Be that as it may, Empire of Debt is poorly written, with numerous other problems including an inconsistent and confusing storyline. The author does not explain what Jonathan’s plan is until the end of the book, and even then the plan is extremely vague. The author introduces a number of characters in the beginning of the book, but few of them seem to have a significant role to play in the story. Lorien Susanne Mitchell, Laurel Ranghild Tompsen, HoxHa Bekim, and Otto Fenninger are all introduced in the book as people who might support Jonathan on his mission, but none of them ever contribute anything meaningful to the story.

There is also a problem with the passage of time. At the beginning, Jonathan is a well-respected banker who has experienced a high level of success, yet there is no indication in the narrative that much time is passing. The reader follows Jonathan through a number of days, and then the author makes reference to Jonathan closing a bank branch in Damascus because of the Good Morning America interview, and the government is tapping his house because they are suspicious of his radical ideas.

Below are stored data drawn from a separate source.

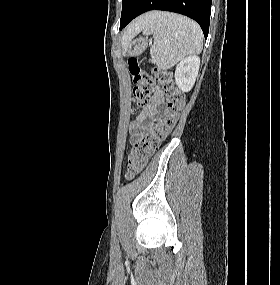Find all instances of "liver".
<instances>
[{"instance_id": "6515ba94", "label": "liver", "mask_w": 280, "mask_h": 285, "mask_svg": "<svg viewBox=\"0 0 280 285\" xmlns=\"http://www.w3.org/2000/svg\"><path fill=\"white\" fill-rule=\"evenodd\" d=\"M153 13H148L140 16L135 21H133L126 29L123 35V41L127 42L131 40L137 33H139L146 22L152 17Z\"/></svg>"}]
</instances>
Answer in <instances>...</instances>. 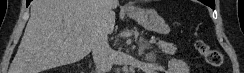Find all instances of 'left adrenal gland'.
I'll list each match as a JSON object with an SVG mask.
<instances>
[{"instance_id":"obj_1","label":"left adrenal gland","mask_w":244,"mask_h":73,"mask_svg":"<svg viewBox=\"0 0 244 73\" xmlns=\"http://www.w3.org/2000/svg\"><path fill=\"white\" fill-rule=\"evenodd\" d=\"M138 55L142 56L145 53L146 49H152L151 45L144 39L143 36L140 37L139 42H138Z\"/></svg>"}]
</instances>
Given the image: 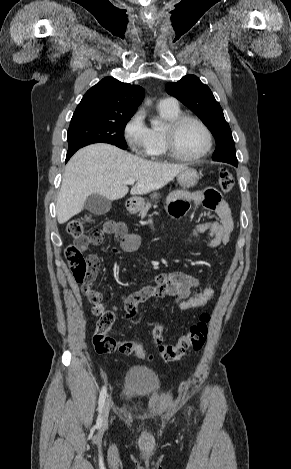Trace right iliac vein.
Masks as SVG:
<instances>
[{
  "label": "right iliac vein",
  "instance_id": "63e3f726",
  "mask_svg": "<svg viewBox=\"0 0 291 469\" xmlns=\"http://www.w3.org/2000/svg\"><path fill=\"white\" fill-rule=\"evenodd\" d=\"M109 411H110V402L109 400H107L104 405L103 413H102V425L103 426H105L108 422Z\"/></svg>",
  "mask_w": 291,
  "mask_h": 469
}]
</instances>
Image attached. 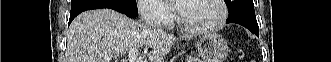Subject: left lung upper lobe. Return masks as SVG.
I'll use <instances>...</instances> for the list:
<instances>
[{"label":"left lung upper lobe","mask_w":331,"mask_h":62,"mask_svg":"<svg viewBox=\"0 0 331 62\" xmlns=\"http://www.w3.org/2000/svg\"><path fill=\"white\" fill-rule=\"evenodd\" d=\"M229 10L227 23H242L258 27L253 0H226Z\"/></svg>","instance_id":"left-lung-upper-lobe-1"}]
</instances>
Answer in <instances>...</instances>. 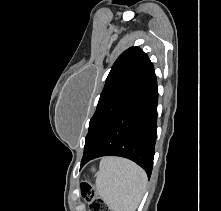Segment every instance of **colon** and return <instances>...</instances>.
Segmentation results:
<instances>
[{
  "instance_id": "5ec220e1",
  "label": "colon",
  "mask_w": 221,
  "mask_h": 211,
  "mask_svg": "<svg viewBox=\"0 0 221 211\" xmlns=\"http://www.w3.org/2000/svg\"><path fill=\"white\" fill-rule=\"evenodd\" d=\"M81 193L88 202L90 211H110L108 204L98 195L92 185L82 183Z\"/></svg>"
}]
</instances>
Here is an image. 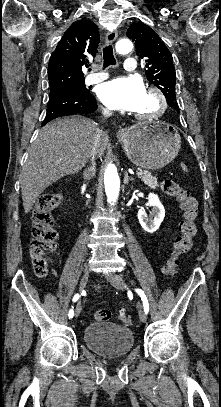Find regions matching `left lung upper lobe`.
<instances>
[{
	"mask_svg": "<svg viewBox=\"0 0 221 407\" xmlns=\"http://www.w3.org/2000/svg\"><path fill=\"white\" fill-rule=\"evenodd\" d=\"M127 36L135 42L137 55L145 59L147 79L163 92L167 103L179 112L173 58L164 42L142 22L133 23L127 30Z\"/></svg>",
	"mask_w": 221,
	"mask_h": 407,
	"instance_id": "5c2ea615",
	"label": "left lung upper lobe"
}]
</instances>
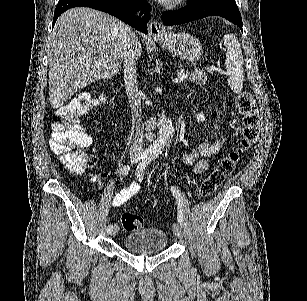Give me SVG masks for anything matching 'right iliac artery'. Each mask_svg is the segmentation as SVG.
<instances>
[{
  "label": "right iliac artery",
  "mask_w": 307,
  "mask_h": 301,
  "mask_svg": "<svg viewBox=\"0 0 307 301\" xmlns=\"http://www.w3.org/2000/svg\"><path fill=\"white\" fill-rule=\"evenodd\" d=\"M141 159H142V161H144V160H147V155H142L141 156ZM129 170H130V166L127 164V165H124V166H122L121 168H120V174H122V175H127L128 173H129ZM112 229H113V226L110 224V225H108V227H107V232L108 233H111V231H112Z\"/></svg>",
  "instance_id": "obj_1"
}]
</instances>
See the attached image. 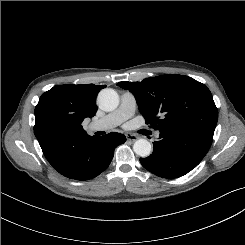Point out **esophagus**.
Masks as SVG:
<instances>
[{
    "mask_svg": "<svg viewBox=\"0 0 245 245\" xmlns=\"http://www.w3.org/2000/svg\"><path fill=\"white\" fill-rule=\"evenodd\" d=\"M126 138L128 141L134 142L138 139V136L131 134V133H128V134H126Z\"/></svg>",
    "mask_w": 245,
    "mask_h": 245,
    "instance_id": "1",
    "label": "esophagus"
}]
</instances>
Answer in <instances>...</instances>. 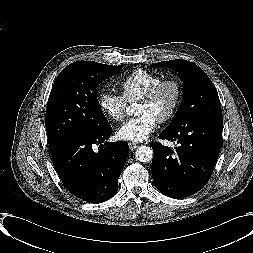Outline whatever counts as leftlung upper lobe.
Listing matches in <instances>:
<instances>
[{
  "instance_id": "1",
  "label": "left lung upper lobe",
  "mask_w": 253,
  "mask_h": 253,
  "mask_svg": "<svg viewBox=\"0 0 253 253\" xmlns=\"http://www.w3.org/2000/svg\"><path fill=\"white\" fill-rule=\"evenodd\" d=\"M152 66L172 68L184 81V100L165 130H176L190 121L222 117L216 88L207 74L196 64L177 59L158 62Z\"/></svg>"
}]
</instances>
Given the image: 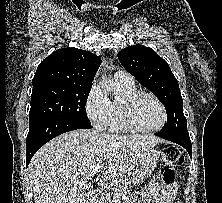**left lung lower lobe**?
Wrapping results in <instances>:
<instances>
[{
  "label": "left lung lower lobe",
  "mask_w": 222,
  "mask_h": 203,
  "mask_svg": "<svg viewBox=\"0 0 222 203\" xmlns=\"http://www.w3.org/2000/svg\"><path fill=\"white\" fill-rule=\"evenodd\" d=\"M155 135L183 146L188 151L190 157L192 156L191 140L188 133L183 134L176 132L173 133L159 132L156 133Z\"/></svg>",
  "instance_id": "obj_1"
}]
</instances>
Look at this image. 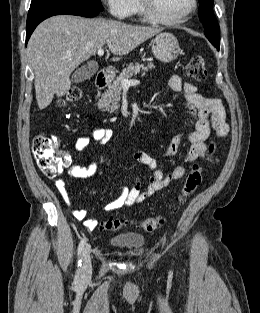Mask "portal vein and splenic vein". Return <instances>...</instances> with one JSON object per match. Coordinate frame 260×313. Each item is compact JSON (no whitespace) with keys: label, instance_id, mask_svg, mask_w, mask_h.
<instances>
[{"label":"portal vein and splenic vein","instance_id":"obj_1","mask_svg":"<svg viewBox=\"0 0 260 313\" xmlns=\"http://www.w3.org/2000/svg\"><path fill=\"white\" fill-rule=\"evenodd\" d=\"M97 54H98V56H102L104 54V50L99 49ZM139 83H140V81H138V80H128V79L121 80L122 88H126V89L129 88L131 85H137Z\"/></svg>","mask_w":260,"mask_h":313}]
</instances>
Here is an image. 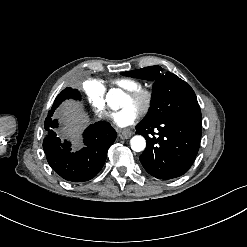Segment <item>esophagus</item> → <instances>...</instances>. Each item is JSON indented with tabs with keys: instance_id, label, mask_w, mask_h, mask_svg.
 Wrapping results in <instances>:
<instances>
[{
	"instance_id": "esophagus-1",
	"label": "esophagus",
	"mask_w": 247,
	"mask_h": 247,
	"mask_svg": "<svg viewBox=\"0 0 247 247\" xmlns=\"http://www.w3.org/2000/svg\"><path fill=\"white\" fill-rule=\"evenodd\" d=\"M134 134V132L132 130L129 129H122L121 130V137L123 139H128L130 138L132 135Z\"/></svg>"
}]
</instances>
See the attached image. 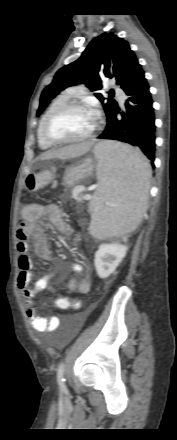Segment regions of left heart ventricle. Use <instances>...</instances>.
Listing matches in <instances>:
<instances>
[{
  "label": "left heart ventricle",
  "instance_id": "obj_1",
  "mask_svg": "<svg viewBox=\"0 0 177 440\" xmlns=\"http://www.w3.org/2000/svg\"><path fill=\"white\" fill-rule=\"evenodd\" d=\"M94 126L92 115L85 110H70L59 115L50 125V133L60 139H79Z\"/></svg>",
  "mask_w": 177,
  "mask_h": 440
}]
</instances>
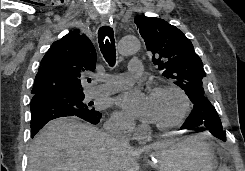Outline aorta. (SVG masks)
Wrapping results in <instances>:
<instances>
[{
  "label": "aorta",
  "mask_w": 245,
  "mask_h": 171,
  "mask_svg": "<svg viewBox=\"0 0 245 171\" xmlns=\"http://www.w3.org/2000/svg\"><path fill=\"white\" fill-rule=\"evenodd\" d=\"M140 49V41L134 36H125L118 43V52L121 56H130Z\"/></svg>",
  "instance_id": "obj_1"
}]
</instances>
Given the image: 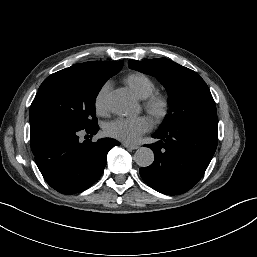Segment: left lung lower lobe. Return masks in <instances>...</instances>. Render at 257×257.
I'll use <instances>...</instances> for the list:
<instances>
[{
    "mask_svg": "<svg viewBox=\"0 0 257 257\" xmlns=\"http://www.w3.org/2000/svg\"><path fill=\"white\" fill-rule=\"evenodd\" d=\"M216 113L196 116L152 137L145 145L154 152L152 165L140 168L142 179L158 192L177 195L191 189L203 176L217 147Z\"/></svg>",
    "mask_w": 257,
    "mask_h": 257,
    "instance_id": "left-lung-lower-lobe-1",
    "label": "left lung lower lobe"
}]
</instances>
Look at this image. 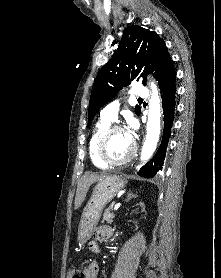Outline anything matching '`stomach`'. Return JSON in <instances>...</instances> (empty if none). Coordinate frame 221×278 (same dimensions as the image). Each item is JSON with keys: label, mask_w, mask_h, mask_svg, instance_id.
I'll use <instances>...</instances> for the list:
<instances>
[{"label": "stomach", "mask_w": 221, "mask_h": 278, "mask_svg": "<svg viewBox=\"0 0 221 278\" xmlns=\"http://www.w3.org/2000/svg\"><path fill=\"white\" fill-rule=\"evenodd\" d=\"M127 181L119 175H110L100 180L94 187L92 195L83 209L78 240L84 245L92 236L104 207L112 201L119 191L124 189Z\"/></svg>", "instance_id": "stomach-1"}]
</instances>
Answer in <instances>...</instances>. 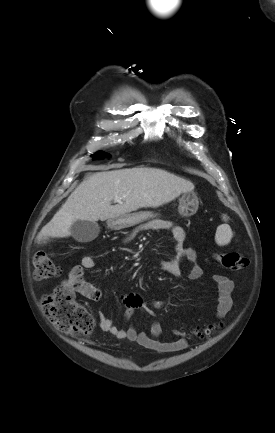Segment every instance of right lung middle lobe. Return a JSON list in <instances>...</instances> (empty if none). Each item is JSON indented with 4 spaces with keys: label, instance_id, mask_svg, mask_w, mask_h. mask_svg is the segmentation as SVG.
Here are the masks:
<instances>
[{
    "label": "right lung middle lobe",
    "instance_id": "right-lung-middle-lobe-1",
    "mask_svg": "<svg viewBox=\"0 0 275 433\" xmlns=\"http://www.w3.org/2000/svg\"><path fill=\"white\" fill-rule=\"evenodd\" d=\"M92 157L94 159H98V158L109 157V156L105 152L100 151V152L93 154Z\"/></svg>",
    "mask_w": 275,
    "mask_h": 433
}]
</instances>
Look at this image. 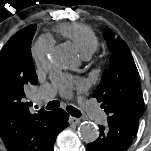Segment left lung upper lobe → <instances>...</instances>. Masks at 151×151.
I'll return each instance as SVG.
<instances>
[{"label":"left lung upper lobe","mask_w":151,"mask_h":151,"mask_svg":"<svg viewBox=\"0 0 151 151\" xmlns=\"http://www.w3.org/2000/svg\"><path fill=\"white\" fill-rule=\"evenodd\" d=\"M110 61L93 97L101 102L108 123L134 136L145 105L139 73L127 44L111 29L104 30Z\"/></svg>","instance_id":"obj_1"}]
</instances>
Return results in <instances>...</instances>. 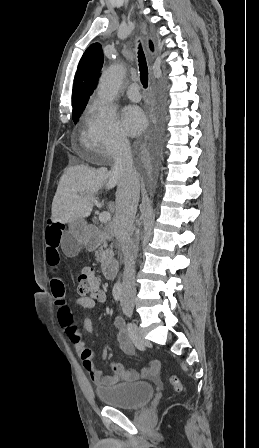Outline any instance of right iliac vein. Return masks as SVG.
I'll return each mask as SVG.
<instances>
[{
  "label": "right iliac vein",
  "instance_id": "63e3f726",
  "mask_svg": "<svg viewBox=\"0 0 259 448\" xmlns=\"http://www.w3.org/2000/svg\"><path fill=\"white\" fill-rule=\"evenodd\" d=\"M128 306L133 309L134 303L132 301L127 302Z\"/></svg>",
  "mask_w": 259,
  "mask_h": 448
}]
</instances>
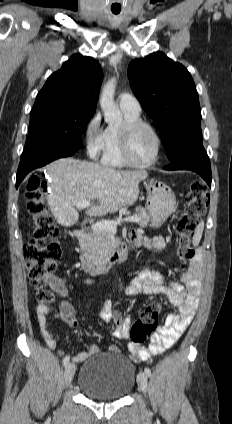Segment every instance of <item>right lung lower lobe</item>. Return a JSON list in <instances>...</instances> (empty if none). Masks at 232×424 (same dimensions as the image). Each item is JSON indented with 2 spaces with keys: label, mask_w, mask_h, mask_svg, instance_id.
I'll return each mask as SVG.
<instances>
[{
  "label": "right lung lower lobe",
  "mask_w": 232,
  "mask_h": 424,
  "mask_svg": "<svg viewBox=\"0 0 232 424\" xmlns=\"http://www.w3.org/2000/svg\"><path fill=\"white\" fill-rule=\"evenodd\" d=\"M78 150V148L71 147H44L33 151L26 157H21L17 171L16 188L31 170L42 167L58 158L71 156Z\"/></svg>",
  "instance_id": "right-lung-lower-lobe-1"
}]
</instances>
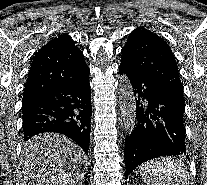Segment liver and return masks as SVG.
I'll list each match as a JSON object with an SVG mask.
<instances>
[{"instance_id":"6515ba94","label":"liver","mask_w":207,"mask_h":185,"mask_svg":"<svg viewBox=\"0 0 207 185\" xmlns=\"http://www.w3.org/2000/svg\"><path fill=\"white\" fill-rule=\"evenodd\" d=\"M19 185H79L88 159L79 145L60 133H40L24 143Z\"/></svg>"}]
</instances>
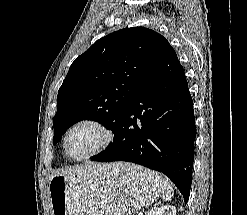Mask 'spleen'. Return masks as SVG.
<instances>
[{
	"label": "spleen",
	"mask_w": 247,
	"mask_h": 215,
	"mask_svg": "<svg viewBox=\"0 0 247 215\" xmlns=\"http://www.w3.org/2000/svg\"><path fill=\"white\" fill-rule=\"evenodd\" d=\"M161 192L163 201L167 202L174 196V190L168 179L161 180Z\"/></svg>",
	"instance_id": "spleen-1"
}]
</instances>
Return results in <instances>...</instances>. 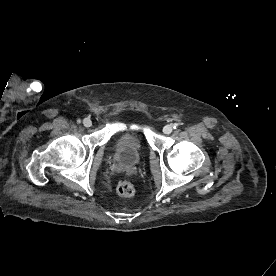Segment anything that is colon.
Listing matches in <instances>:
<instances>
[{
    "label": "colon",
    "instance_id": "1",
    "mask_svg": "<svg viewBox=\"0 0 276 276\" xmlns=\"http://www.w3.org/2000/svg\"><path fill=\"white\" fill-rule=\"evenodd\" d=\"M117 193L121 197L130 198L133 197L135 194V187L134 185L126 180L120 181L117 185Z\"/></svg>",
    "mask_w": 276,
    "mask_h": 276
}]
</instances>
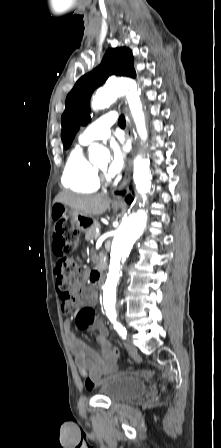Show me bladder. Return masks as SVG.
Wrapping results in <instances>:
<instances>
[{
    "label": "bladder",
    "instance_id": "31cf9c89",
    "mask_svg": "<svg viewBox=\"0 0 221 448\" xmlns=\"http://www.w3.org/2000/svg\"><path fill=\"white\" fill-rule=\"evenodd\" d=\"M145 390V381L136 376L112 375L99 385L100 393L115 403L136 399Z\"/></svg>",
    "mask_w": 221,
    "mask_h": 448
}]
</instances>
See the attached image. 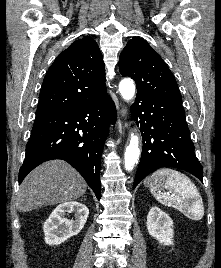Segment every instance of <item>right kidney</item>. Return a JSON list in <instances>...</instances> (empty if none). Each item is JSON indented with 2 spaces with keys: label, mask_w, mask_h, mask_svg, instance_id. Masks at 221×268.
Instances as JSON below:
<instances>
[{
  "label": "right kidney",
  "mask_w": 221,
  "mask_h": 268,
  "mask_svg": "<svg viewBox=\"0 0 221 268\" xmlns=\"http://www.w3.org/2000/svg\"><path fill=\"white\" fill-rule=\"evenodd\" d=\"M68 213H74L75 219H67L65 216ZM88 215L89 210L82 203L70 201L60 204L44 223L45 242L58 245L77 235L83 229Z\"/></svg>",
  "instance_id": "right-kidney-1"
}]
</instances>
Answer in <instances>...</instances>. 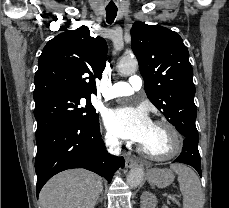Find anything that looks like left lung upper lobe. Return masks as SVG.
I'll list each match as a JSON object with an SVG mask.
<instances>
[{"label": "left lung upper lobe", "instance_id": "5c2ea615", "mask_svg": "<svg viewBox=\"0 0 229 208\" xmlns=\"http://www.w3.org/2000/svg\"><path fill=\"white\" fill-rule=\"evenodd\" d=\"M131 47L149 100L184 137L187 129L197 130L193 71L179 34L138 21L131 29Z\"/></svg>", "mask_w": 229, "mask_h": 208}]
</instances>
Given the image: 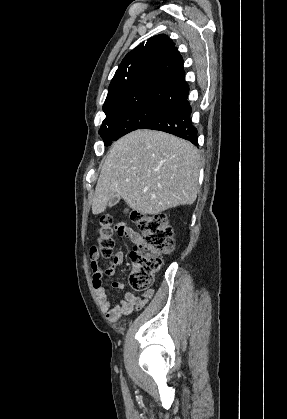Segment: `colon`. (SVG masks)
Returning <instances> with one entry per match:
<instances>
[{"label":"colon","instance_id":"colon-1","mask_svg":"<svg viewBox=\"0 0 287 419\" xmlns=\"http://www.w3.org/2000/svg\"><path fill=\"white\" fill-rule=\"evenodd\" d=\"M131 219L137 225L141 238L130 252V283L135 291L143 292L151 286L154 273L162 264V255L173 250V230L165 214L145 215L133 212ZM116 229L112 217H102L96 232L97 248L102 256L108 257L111 254Z\"/></svg>","mask_w":287,"mask_h":419}]
</instances>
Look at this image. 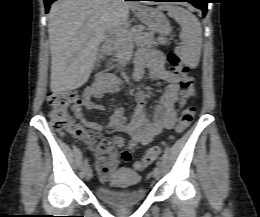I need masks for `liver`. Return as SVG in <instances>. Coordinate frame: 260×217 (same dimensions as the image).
Masks as SVG:
<instances>
[{"instance_id":"liver-1","label":"liver","mask_w":260,"mask_h":217,"mask_svg":"<svg viewBox=\"0 0 260 217\" xmlns=\"http://www.w3.org/2000/svg\"><path fill=\"white\" fill-rule=\"evenodd\" d=\"M130 4L119 0H58L51 5L48 33L51 49V91L81 87L94 68L106 33L127 22Z\"/></svg>"}]
</instances>
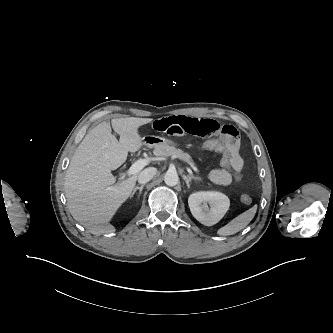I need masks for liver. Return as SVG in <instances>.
I'll list each match as a JSON object with an SVG mask.
<instances>
[{
  "instance_id": "liver-1",
  "label": "liver",
  "mask_w": 333,
  "mask_h": 333,
  "mask_svg": "<svg viewBox=\"0 0 333 333\" xmlns=\"http://www.w3.org/2000/svg\"><path fill=\"white\" fill-rule=\"evenodd\" d=\"M152 118L112 119L111 124L120 135H112L110 123L102 122L91 129L77 147L66 171L64 191L73 218L94 235L115 232L109 221L129 198L138 173L115 184L111 170L127 159L128 152H136L143 145L138 132Z\"/></svg>"
}]
</instances>
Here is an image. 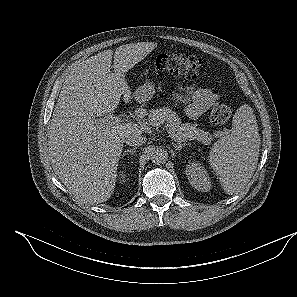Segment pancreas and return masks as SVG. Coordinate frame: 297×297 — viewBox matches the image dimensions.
Masks as SVG:
<instances>
[{
    "label": "pancreas",
    "instance_id": "cf45deb5",
    "mask_svg": "<svg viewBox=\"0 0 297 297\" xmlns=\"http://www.w3.org/2000/svg\"><path fill=\"white\" fill-rule=\"evenodd\" d=\"M149 121L152 125L167 123L182 141L198 140L204 144L211 143L212 135L209 132L197 128V124H183L176 112L168 107L152 109L149 112Z\"/></svg>",
    "mask_w": 297,
    "mask_h": 297
}]
</instances>
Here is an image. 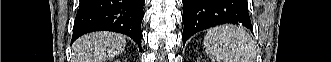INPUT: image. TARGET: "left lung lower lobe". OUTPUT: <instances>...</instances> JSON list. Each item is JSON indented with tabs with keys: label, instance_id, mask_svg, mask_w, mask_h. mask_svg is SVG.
Wrapping results in <instances>:
<instances>
[{
	"label": "left lung lower lobe",
	"instance_id": "left-lung-lower-lobe-1",
	"mask_svg": "<svg viewBox=\"0 0 331 62\" xmlns=\"http://www.w3.org/2000/svg\"><path fill=\"white\" fill-rule=\"evenodd\" d=\"M183 46L196 32L224 23L252 30L246 0H182Z\"/></svg>",
	"mask_w": 331,
	"mask_h": 62
}]
</instances>
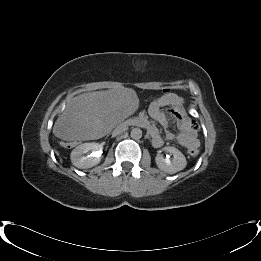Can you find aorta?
Wrapping results in <instances>:
<instances>
[{
  "mask_svg": "<svg viewBox=\"0 0 261 261\" xmlns=\"http://www.w3.org/2000/svg\"><path fill=\"white\" fill-rule=\"evenodd\" d=\"M130 136L134 140H139L142 137V130L140 128H133Z\"/></svg>",
  "mask_w": 261,
  "mask_h": 261,
  "instance_id": "obj_1",
  "label": "aorta"
}]
</instances>
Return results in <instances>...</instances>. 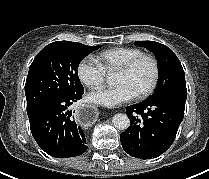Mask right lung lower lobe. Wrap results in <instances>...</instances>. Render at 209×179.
<instances>
[{
	"mask_svg": "<svg viewBox=\"0 0 209 179\" xmlns=\"http://www.w3.org/2000/svg\"><path fill=\"white\" fill-rule=\"evenodd\" d=\"M83 93L55 99L28 116L31 133L47 154L67 158L79 156L87 150L84 132L71 118L72 111L69 110Z\"/></svg>",
	"mask_w": 209,
	"mask_h": 179,
	"instance_id": "98d812e1",
	"label": "right lung lower lobe"
}]
</instances>
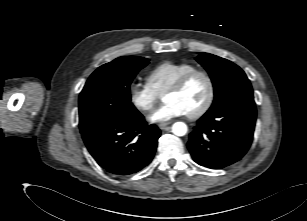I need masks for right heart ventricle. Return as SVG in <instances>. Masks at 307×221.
I'll list each match as a JSON object with an SVG mask.
<instances>
[{"label": "right heart ventricle", "instance_id": "obj_1", "mask_svg": "<svg viewBox=\"0 0 307 221\" xmlns=\"http://www.w3.org/2000/svg\"><path fill=\"white\" fill-rule=\"evenodd\" d=\"M197 69L189 62L165 61L156 65L147 75V84L159 95H163L181 76Z\"/></svg>", "mask_w": 307, "mask_h": 221}]
</instances>
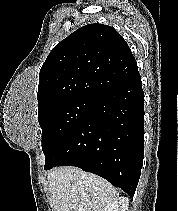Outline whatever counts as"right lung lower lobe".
<instances>
[{"label":"right lung lower lobe","mask_w":178,"mask_h":211,"mask_svg":"<svg viewBox=\"0 0 178 211\" xmlns=\"http://www.w3.org/2000/svg\"><path fill=\"white\" fill-rule=\"evenodd\" d=\"M143 104L138 73L95 101L87 116L49 154L44 169L77 166L133 196L143 163Z\"/></svg>","instance_id":"98d812e1"}]
</instances>
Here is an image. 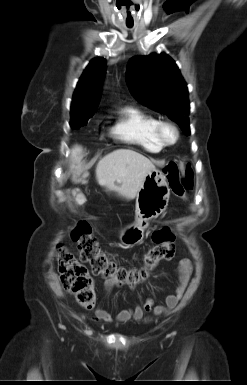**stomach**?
I'll return each mask as SVG.
<instances>
[{"label": "stomach", "mask_w": 247, "mask_h": 385, "mask_svg": "<svg viewBox=\"0 0 247 385\" xmlns=\"http://www.w3.org/2000/svg\"><path fill=\"white\" fill-rule=\"evenodd\" d=\"M170 189L164 174L154 168L149 172L136 196V220L119 232L121 243L133 247L144 237L151 219L157 218L168 205Z\"/></svg>", "instance_id": "stomach-1"}]
</instances>
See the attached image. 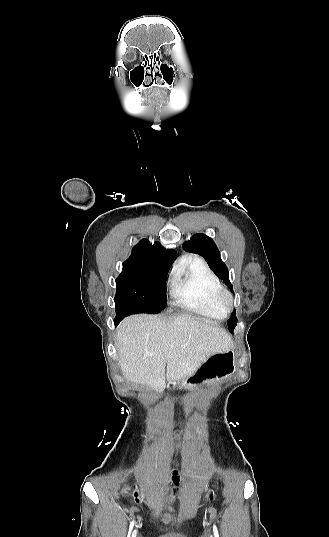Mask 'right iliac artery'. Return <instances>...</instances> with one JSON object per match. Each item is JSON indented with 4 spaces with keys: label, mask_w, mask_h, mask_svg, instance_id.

As a plot feature, the idea of a debt-free society is wonderful. The author writes, “A community of nations populated by people without debt must be initiated. No longer will lenders rule the world. No longer will the wealthy have control over people in their obligations. Poverty will no longer tear families apart and ruin the dreams of young people and entrepreneurs. Artists will be just as prosperous as day laborers.” Unfortunately, the author has not presented a story in which this goal could be achieved. Poor characterization, jumps in time, and a totally unrealistic plan of action will make it impossible for the reader to suspend disbelief.